Start of RECORDS PROVIDED

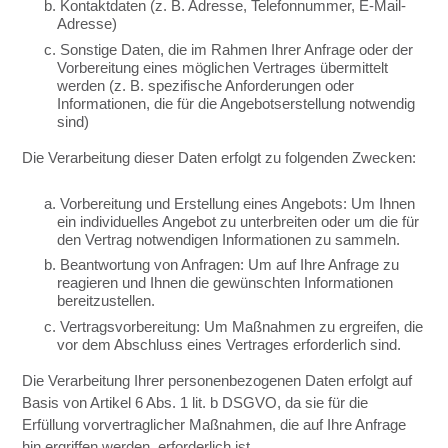
b. Kontaktdaten (z. B. Adresse, Telefonnummer, E-Mail-
Adresse)
c. Sonstige Daten, die im Rahmen Ihrer Anfrage oder der
Vorbereitung eines möglichen Vertrages übermittelt
werden (z. B. spezifische Anforderungen oder
Informationen, die für die Angebotserstellung notwendig
sind)
Die Verarbeitung dieser Daten erfolgt zu folgenden Zwecken:
a. Vorbereitung und Erstellung eines Angebots: Um Ihnen
ein individuelles Angebot zu unterbreiten oder um die für
den Vertrag notwendigen Informationen zu sammeln.
b. Beantwortung von Anfragen: Um auf Ihre Anfrage zu
reagieren und Ihnen die gewünschten Informationen
bereitzustellen.
c. Vertragsvorbereitung: Um Maßnahmen zu ergreifen, die
vor dem Abschluss eines Vertrages erforderlich sind.
Die Verarbeitung Ihrer personenbezogenen Daten erfolgt auf
Basis von Artikel 6 Abs. 1 lit. b DSGVO, da sie für die
Erfüllung vorvertraglicher Maßnahmen, die auf Ihre Anfrage
hin ergriffen werden, erforderlich ist.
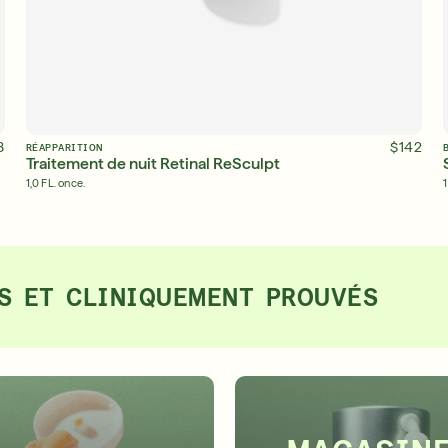
ADD TO BAG
8
$142
RÉAPPARITION
Traitement de nuit Retinal ReSculpt
1,0 FL. once.
1
ÉS ET CLINIQUEMENT PROUVÉS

End of RECORDS PROVIDED

== TASK BRIEF ==
The data above must be given again in full and unaltered, minus its images.

== WRITTEN RESPONSE ==
b. Kontaktdaten (z. B. Adresse, Telefonnummer, E-Mail-
Adresse)
c. Sonstige Daten, die im Rahmen Ihrer Anfrage oder der
Vorbereitung eines möglichen Vertrages übermittelt
werden (z. B. spezifische Anforderungen oder
Informationen, die für die Angebotserstellung notwendig
sind)
Die Verarbeitung dieser Daten erfolgt zu folgenden Zwecken:
a. Vorbereitung und Erstellung eines Angebots: Um Ihnen
ein individuelles Angebot zu unterbreiten oder um die für
den Vertrag notwendigen Informationen zu sammeln.
b. Beantwortung von Anfragen: Um auf Ihre Anfrage zu
reagieren und Ihnen die gewünschten Informationen
bereitzustellen.
c. Vertragsvorbereitung: Um Maßnahmen zu ergreifen, die
vor dem Abschluss eines Vertrages erforderlich sind.
Die Verarbeitung Ihrer personenbezogenen Daten erfolgt auf
Basis von Artikel 6 Abs. 1 lit. b DSGVO, da sie für die
Erfüllung vorvertraglicher Maßnahmen, die auf Ihre Anfrage
hin ergriffen werden, erforderlich ist.
ADD TO BAG
8
$142
RÉAPPARITION
Traitement de nuit Retinal ReSculpt
1,0 FL. once.
1
ÉS ET CLINIQUEMENT PROUVÉS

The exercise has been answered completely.